Muhammad Yousuf Jabbar

Senior Scientist

Saudi Aramco

Muhammad Yousuf Jabbar is a Senior Scientist at Saudi Aramco, focusing on carbon intensity modeling, LNG traceability, and CCUS systems analysis. He has over 15 years of experience across ESG, reservoir engineering, and Life Cycle Assessment in Canada and Middle East. At Aramco, he contributes to the development of the Archie LNG and Archie Oil platforms, integrating TEA-LCA models with global data to support strategic decision-making. Muhammad earned his Master’s in Petroleum Engineering and Ph.D. in Chemical & Petroleum Engineering from the University of Calgary.

Participates in

TECHNICAL PROGRAMME | Energy Infrastructure

Navigating the Future: Innovations & Market Dynamics in LNG, FLNG, & CNG
Forum 07 | Digital Poster Plaza 2
27
April
15:30 17:30
UTC+3
Global LNG trade exceeded ~ 390 Mt in 2022 and is poised to grow as Qatar’s North Field East and additional U.S. Gulf Coast trains ramp before 2026. Accurate, transparent freight costing is therefore critical for investment screening, cargo arbitrage, and carbon-levy design. We present PEARL-LNG-RO (Predictive Econometric and Route Logistics—Routing Optimizer) —an open, voyage-level framework that couples AIS-derived tracks with vessel-specification databases and contemporaneous bunker, charter, canal, and port tariffs in a single techno-economic engine, augmented with a linear-programming assignment that minimizes the global spot-trade freight cost under terminal-level supply-demand and LNG density constraints.

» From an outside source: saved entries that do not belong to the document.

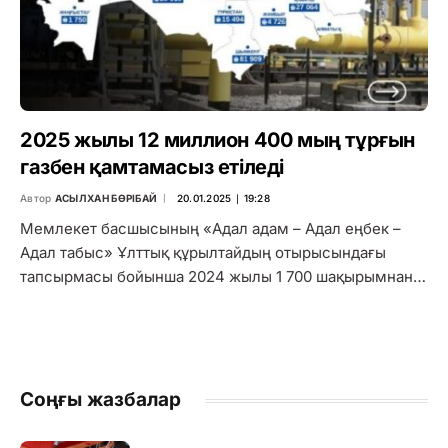
2025 жылы 12 миллион 400 мың тұрғын
газбен қамтамасыз етіледі
Автор
АСЫЛХАН БӨРІБАЙ
20.01.2025 ∣ 19:28
Мемлекет басшысының «Адал адам – Адал еңбек –
Адал табыс» Ұлттық құрылтайдың отырысындағы
тапсырмасы бойынша 2024 жылы 1 700 шақырымнан…
Соңғы жазбалар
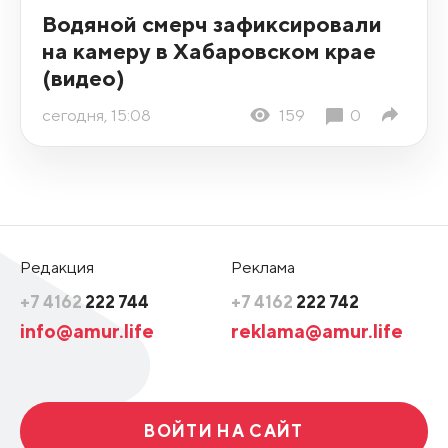
Водяной смерч зафиксировали
на камеру в Хабаровском крае
(видео)
сегодня, 15:08
159
0
Редакция
Реклама
+7 4162
222 744
+7 4162
222 742
info@amur.life
reklama@amur.life
ВОЙТИ НА САЙТ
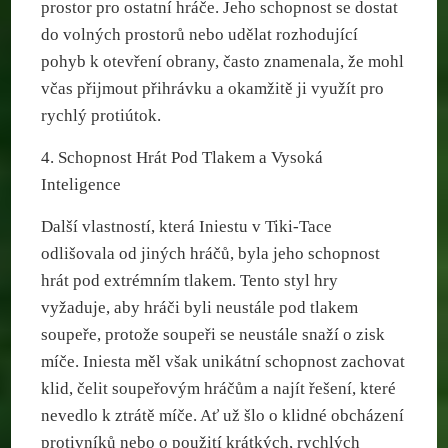
prostor pro ostatní hráče. Jeho schopnost se dostat
do volných prostorů nebo udělat rozhodující
pohyb k otevření obrany, často znamenala, že mohl
včas přijmout přihrávku a okamžitě ji využít pro
rychlý protiútok.
4. Schopnost Hrát Pod Tlakem a Vysoká
Inteligence
Další vlastností, která Iniestu v Tiki-Tace
odlišovala od jiných hráčů, byla jeho schopnost
hrát pod extrémním tlakem. Tento styl hry
vyžaduje, aby hráči byli neustále pod tlakem
soupeře, protože soupeři se neustále snaží o zisk
míče. Iniesta měl však unikátní schopnost zachovat
klid, čelit soupeřovým hráčům a najít řešení, které
nevedlo k ztrátě míče. Ať už šlo o klidné obcházení
protivníků nebo o použití krátkých, rychlých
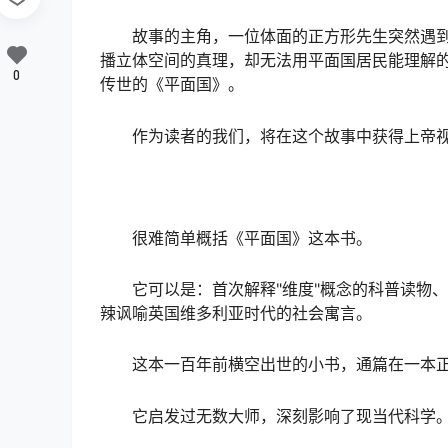
故事的主角，一位体面的正方形先生突然遇到
播立体空间的真理，却无法用平面国居民能理解
0
传世的《平面国》。
作为读者的我们，将在这个故事中获得上帝视
很难简单概括《平面国》这本书。
它可以是：首次解释"维度"概念的科普读物
辣讽喻英国维多利亚时代的社会寓言。
这本一百年前横空出世的小书，通篇在一本正
它启发过无数大师，深刻影响了现当代科学。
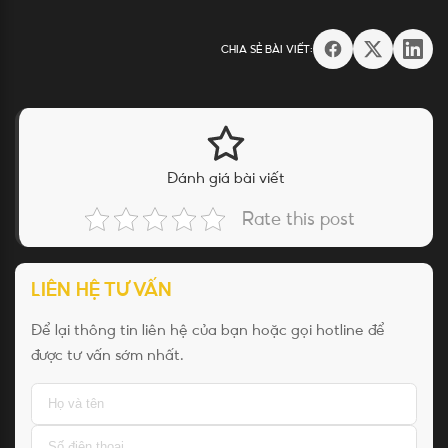
CHIA SẺ BÀI VIẾT:
Đánh giá bài viết
Rate this post
LIÊN HỆ TƯ VẤN
Để lại thông tin liên hệ của bạn hoặc gọi hotline để
được tư vấn sớm nhất.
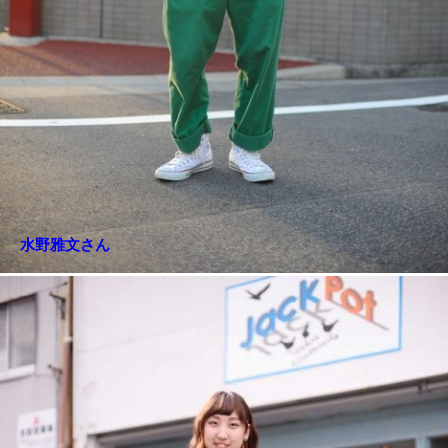
水野雅文さん
本屋篤史さん
きくちみゆきさん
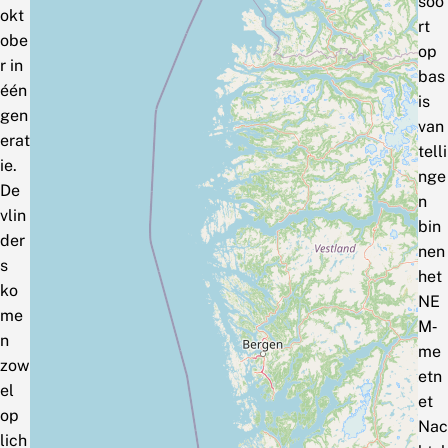
soo
okt
rt
obe
op
r in
bas
één
is
gen
van
erat
telli
ie.
nge
De
n
vlin
bin
der
nen
s
het
ko
NE
me
M‑
n
me
zow
etn
el
et
op
Nac
lich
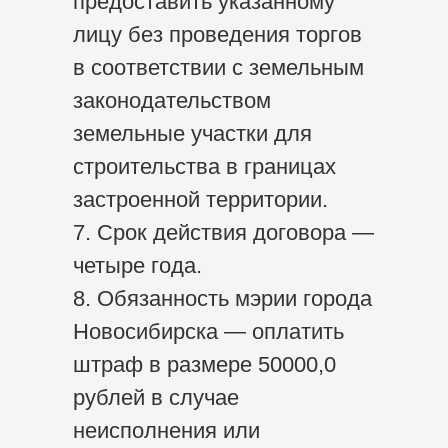
предоставить указанному
лицу без проведения торгов
в соответствии с земельным
законодательством
земельные участки для
строительства в границах
застроенной территории.
7. Срок действия договора —
четыре года.
8. Обязанность мэрии города
Новосибирска — оплатить
штраф в размере 50000,0
рублей в случае
неисполнения или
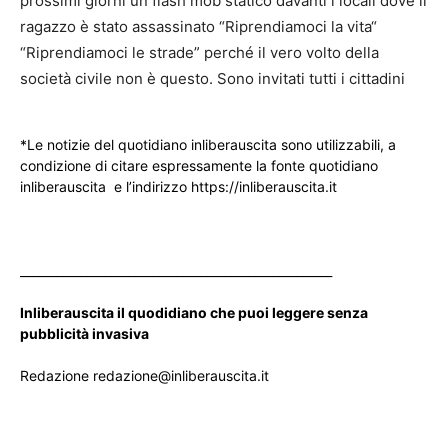
prossimi giorni un flash mob statico davanti i locali dove il
ragazzo è stato assassinato “Riprendiamoci la vita“
“Riprendiamoci le strade” perché il vero volto della
società civile non è questo. Sono invitati tutti i cittadini
*Le notizie del quotidiano inliberauscita sono utilizzabili, a
condizione di citare espressamente la fonte quotidiano
inliberauscita e l’indirizzo https://inliberauscita.it
____________________________________________________
Inliberauscita il quodidiano che puoi leggere senza
pubblicità invasiva
Redazione redazione@inliberauscita.it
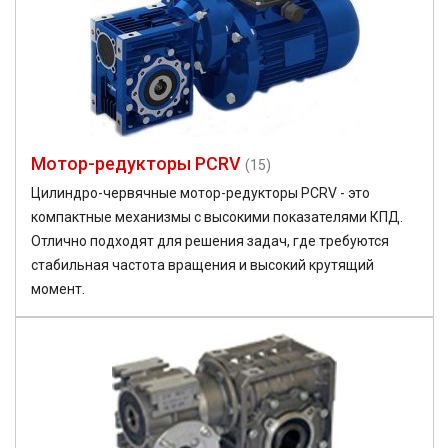
Мотор-редукторы PCRV
(15)
Цилиндро-червячные мотор-редукторы PCRV - это
компактные механизмы с высокими показателями КПД.
Отлично подходят для решения задач, где требуются
стабильная частота вращения и высокий крутящий
момент.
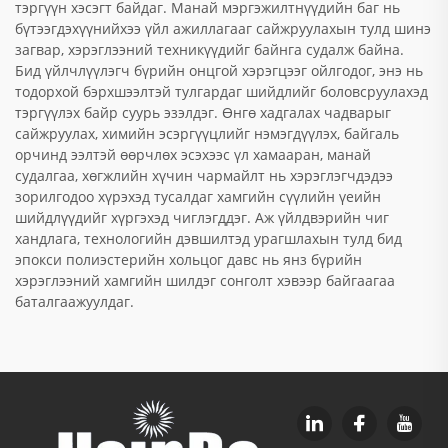
тэргүүн хэсэгт байдаг. Манай мэргэжилтнүүдийн баг нь
бүтээгдэхүүнийхээ үйл ажиллагааг сайжруулахын тулд шинэ
загвар, хэрэглээний техникүүдийг байнга судалж байна.
Бид үйлчлүүлэгч бүрийн онцгой хэрэгцээг ойлгодог, энэ нь
тодорхой бэрхшээлтэй тулгардаг шийдлийг боловсруулахэд
тэргүүлэх байр суурь эзэлдэг. Өнгө хадгалах чадварыг
сайжруулах, химийн эсэргүүцлийг нэмэгдүүлэх, байгаль
орчинд ээлтэй өөрчлөх эсэхээс үл хамааран, манай
судалгаа, хөгжлийн хүчин чармайлт нь хэрэглэгчдэдээ
зорилгодоо хүрэхэд тусалдаг хамгийн сүүлийн үеийн
шийдлүүдийг хүргэхэд чиглэгддэг. Аж үйлдвэрийн чиг
хандлага, технологийн дэвшилтэд урагшлахын тулд бид
эпокси полиэстерийн хольцог давс нь янз бүрийн
хэрэглээний хамгийн шилдэг сонголт хэвээр байгаагаа
баталгаажуулдаг.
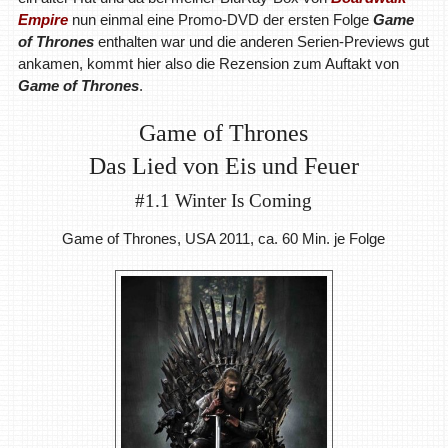
Empire
nun einmal eine Promo-DVD der ersten Folge
Game
of Thrones
enthalten war und die anderen Serien-Previews gut
ankamen, kommt hier also die Rezension zum Auftakt von
Game of Thrones
.
Game of Thrones
Das Lied von Eis und Feuer
#1.1 Winter Is Coming
Game of Thrones, USA 2011, ca. 60 Min. je Folge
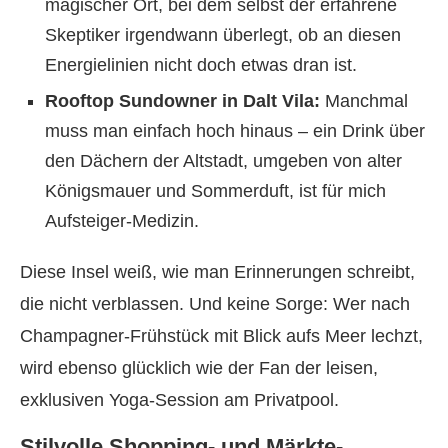
magischer Ort, bei dem selbst der erfahrene
Skeptiker irgendwann überlegt, ob an diesen
Energielinien nicht doch etwas dran ist.
Rooftop Sundowner in Dalt Vila:
Manchmal
muss man einfach hoch hinaus – ein Drink über
den Dächern der Altstadt, umgeben von alter
Königsmauer und Sommerduft, ist für mich
Aufsteiger-Medizin.
Diese Insel weiß, wie man Erinnerungen schreibt,
die nicht verblassen. Und keine Sorge: Wer nach
Champagner-Frühstück mit Blick aufs Meer lechzt,
wird ebenso glücklich wie der Fan der leisen,
exklusiven Yoga-Session am Privatpool.
Stilvolle Shopping- und Märkte-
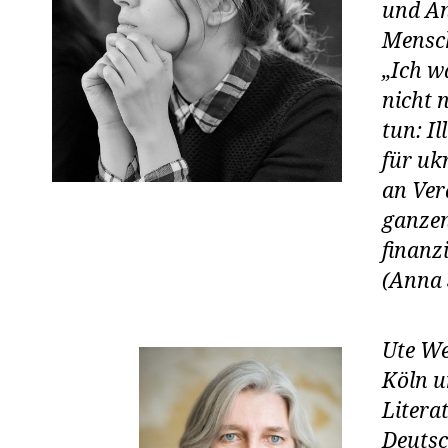
und An
Mensch
„Ich w
nicht 
tun: I
für uk
an Ver
ganzen
finanz
(Anna 
Ute We
Köln u
Litera
Deutsc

For each round trip (laden and ballast), PEARL-LNG-RO solves interconnected boil-off, heel management, and propulsion equations across five engine families (Steam, DFDE, X-DF, ME-GI, and STaGE), allocates fuel between main and auxiliary, and prices consumption using monthly HFO/ MDO and LNG indices (Brent, TTF, Henry Hub, and JKM). The 2022 calibration covers 5,642 laden voyages (≈ 370 Mt delivered) linking ~1,200 export–import pairs. The volume-weighted mean port-to-port freight is $ 2.49/MMBtu (5th–95th percentile: $ 0.59–6.88/MMBtu), with cost shares: charter 64%, fuel 25%, ports 5.1%, operations 5.6%, and canals 1.3%. Route contrasts are large: US Gulf Coast to Northeast Asia via Panama averages 4.76 USD/MMBtu, whereas Intra-Mediterranean averages 1.84 USD MMBtu⁻¹ both including charter.

Applying the optimization to observed spot voyages (N = 1,647; ~104 Mt) reduces the energy-weighted average freight from $2.86 to $1.66/MMBtu (−42%) by reallocating flows among feasible terminal pairs within lean/rich density classes. This provides a quantitative upper bound on savings available from coordinated charter strategy and routing, subject to real-world constraints (contracts, berthing windows, boil-off limits). From our companion Global LNG supply chain analysis, route/engine heterogeneity yields 0.80–1.9 g CO₂e/MJ. Under an output-based levy at $100/t-CO₂, the incremental cost adds ≈$0.50/MMBtu to typical voyages.

The open-source codebase and calibrated dataset enable voyage-level benchmarking and charter-strategy optimization when paired with life-cycle emissions assessment from our companion study; they can inform cost-and carbon-aware routing decisions across trading basins.